=== Begin Enclosure ===

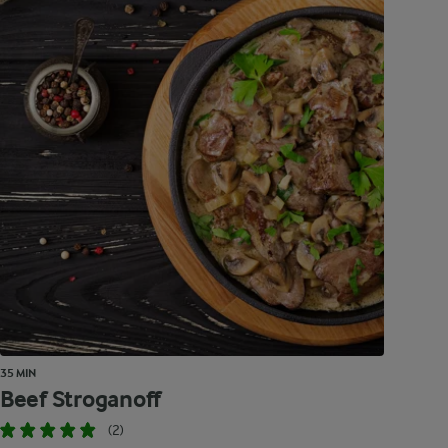
35 MIN
Beef Stroganoff
(2)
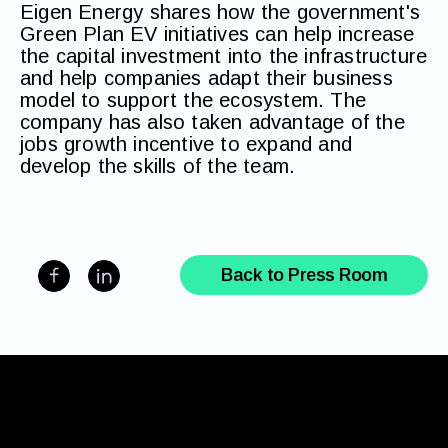
Eigen Energy shares how the government's
Green Plan EV initiatives can help increase
the capital investment into the infrastructure
and help companies adapt their business
model to support the ecosystem. The
company has also taken advantage of the
jobs growth incentive to expand and
develop the skills of the team.
Back to Press Room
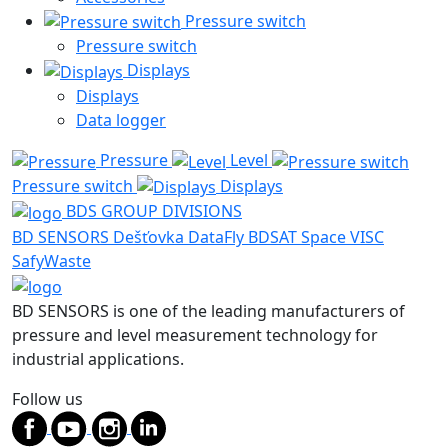
Pressure switch
Pressure switch
Displays
Displays
Data logger
Pressure
Level
Pressure switch
Displays
BDS GROUP DIVISIONS
BD SENSORS
Dešťovka
DataFly
BDSAT
Space
VISC
SafyWaste
BD SENSORS is one of the leading manufacturers of
pressure and level measurement technology for
industrial applications.
Follow us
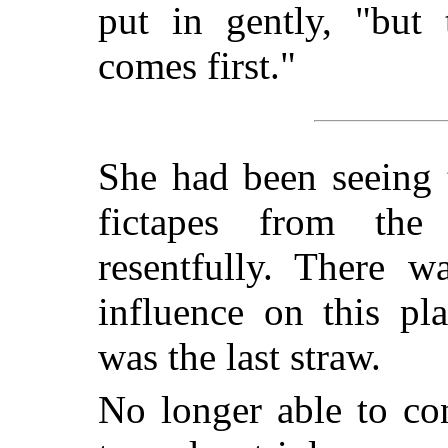
put in gently, "but 
comes first."
She had been seeing 
fictapes from the 
resentfully. There 
influence on this pl
was the last straw.
No longer able to con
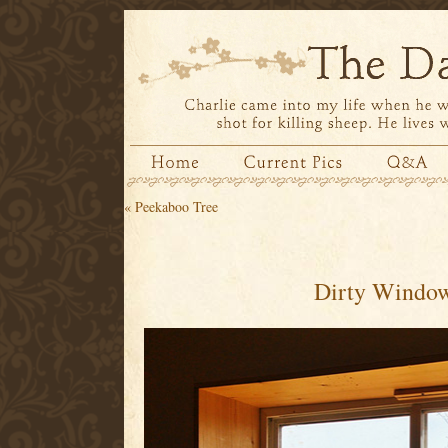
«
Peekaboo Tree
Dirty Windo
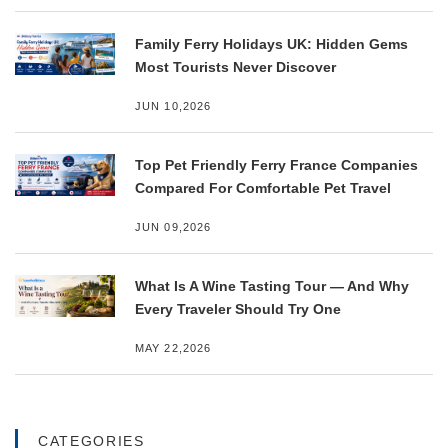
Family Ferry Holidays UK: Hidden Gems
Most Tourists Never Discover
JUN 10,2026
Top Pet Friendly Ferry France Companies
Compared For Comfortable Pet Travel
JUN 09,2026
What Is A Wine Tasting Tour — And Why
Every Traveler Should Try One
MAY 22,2026
CATEGORIES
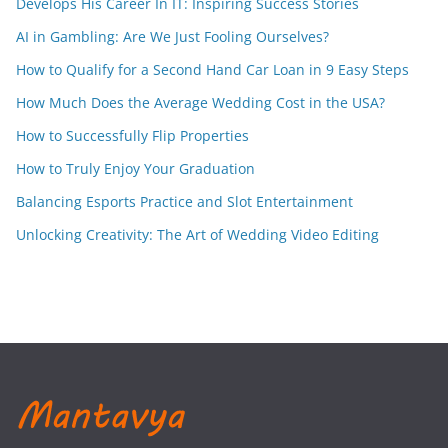
Develops His Career In IT: Inspiring Success Stories
AI in Gambling: Are We Just Fooling Ourselves?
How to Qualify for a Second Hand Car Loan in 9 Easy Steps
How Much Does the Average Wedding Cost in the USA?
How to Successfully Flip Properties
How to Truly Enjoy Your Graduation
Balancing Esports Practice and Slot Entertainment
Unlocking Creativity: The Art of Wedding Video Editing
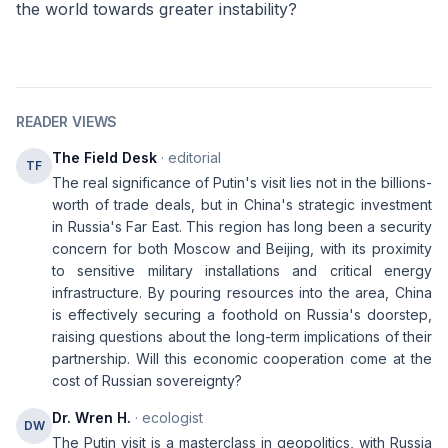
the world towards greater instability?
READER VIEWS
The Field Desk
· editorial
TF
The real significance of Putin's visit lies not in the billions-
worth of trade deals, but in China's strategic investment
in Russia's Far East. This region has long been a security
concern for both Moscow and Beijing, with its proximity
to sensitive military installations and critical energy
infrastructure. By pouring resources into the area, China
is effectively securing a foothold on Russia's doorstep,
raising questions about the long-term implications of their
partnership. Will this economic cooperation come at the
cost of Russian sovereignty?
Dr. Wren H.
· ecologist
DW
The Putin visit is a masterclass in geopolitics, with Russia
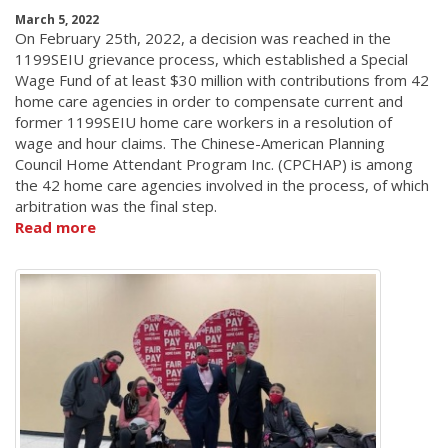
March 5, 2022
On February 25th, 2022, a decision was reached in the
1199SEIU grievance process, which established a Special
Wage Fund of at least $30 million with contributions from 42
home care agencies in order to compensate current and
former 1199SEIU home care workers in a resolution of
wage and hour claims. The Chinese-American Planning
Council Home Attendant Program Inc. (CPCHAP) is among
the 42 home care agencies involved in the process, of which
arbitration was the final step.
Read more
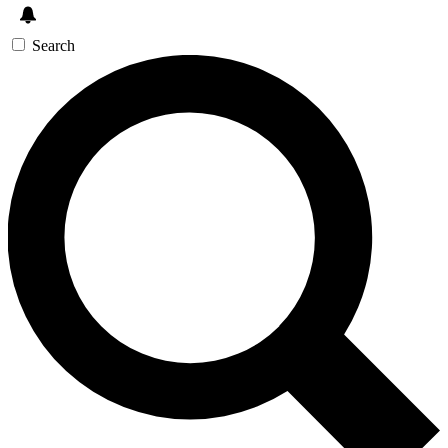
Search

=== End Enclosure ===

**PROBLEM**. Write out the records above in full and exactly, with no pictures.

**OUTPUT BELOW**.
35 MIN
Beef Stroganoff
(2)
Eigen Energy shares how the government's
Green Plan EV initiatives can help increase
the capital investment into the infrastructure
and help companies adapt their business
model to support the ecosystem. The
company has also taken advantage of the
jobs growth incentive to expand and
develop the skills of the team.
Back to Press Room
Pressure switch
Pressure switch
Displays
Displays
Data logger
Pressure
Level
Pressure switch
Displays
BDS GROUP DIVISIONS
BD SENSORS
Dešťovka
DataFly
BDSAT
Space
VISC
SafyWaste
BD SENSORS is one of the leading manufacturers of
pressure and level measurement technology for
industrial applications.
Follow us
put in gently, "but 
comes first."
She had been seeing 
fictapes from the 
resentfully. There 
influence on this pl
was the last straw.
No longer able to con
«
Peekaboo Tree
Dirty Windo
Family Ferry Holidays UK: Hidden Gems
Most Tourists Never Discover
JUN 10,2026
Top Pet Friendly Ferry France Companies
Compared For Comfortable Pet Travel
JUN 09,2026
What Is A Wine Tasting Tour — And Why
Every Traveler Should Try One
MAY 22,2026
CATEGORIES
Develops His Career In IT: Inspiring Success Stories
AI in Gambling: Are We Just Fooling Ourselves?
How to Qualify for a Second Hand Car Loan in 9 Easy Steps
How Much Does the Average Wedding Cost in the USA?
How to Successfully Flip Properties
How to Truly Enjoy Your Graduation
Balancing Esports Practice and Slot Entertainment
Unlocking Creativity: The Art of Wedding Video Editing
the world towards greater instability?
READER VIEWS
The Field Desk
· editorial
TF
The real significance of Putin's visit lies not in the billions-
worth of trade deals, but in China's strategic investment
in Russia's Far East. This region has long been a security
concern for both Moscow and Beijing, with its proximity
to sensitive military installations and critical energy
infrastructure. By pouring resources into the area, China
is effectively securing a foothold on Russia's doorstep,
raising questions about the long-term implications of their
partnership. Will this economic cooperation come at the
cost of Russian sovereignty?
Dr. Wren H.
· ecologist
DW
The Putin visit is a masterclass in geopolitics, with Russia
March 5, 2022
On February 25th, 2022, a decision was reached in the
1199SEIU grievance process, which established a Special
Wage Fund of at least $30 million with contributions from 42
home care agencies in order to compensate current and
former 1199SEIU home care workers in a resolution of
wage and hour claims. The Chinese-American Planning
Council Home Attendant Program Inc. (CPCHAP) is among
the 42 home care agencies involved in the process, of which
arbitration was the final step.
Read more
Search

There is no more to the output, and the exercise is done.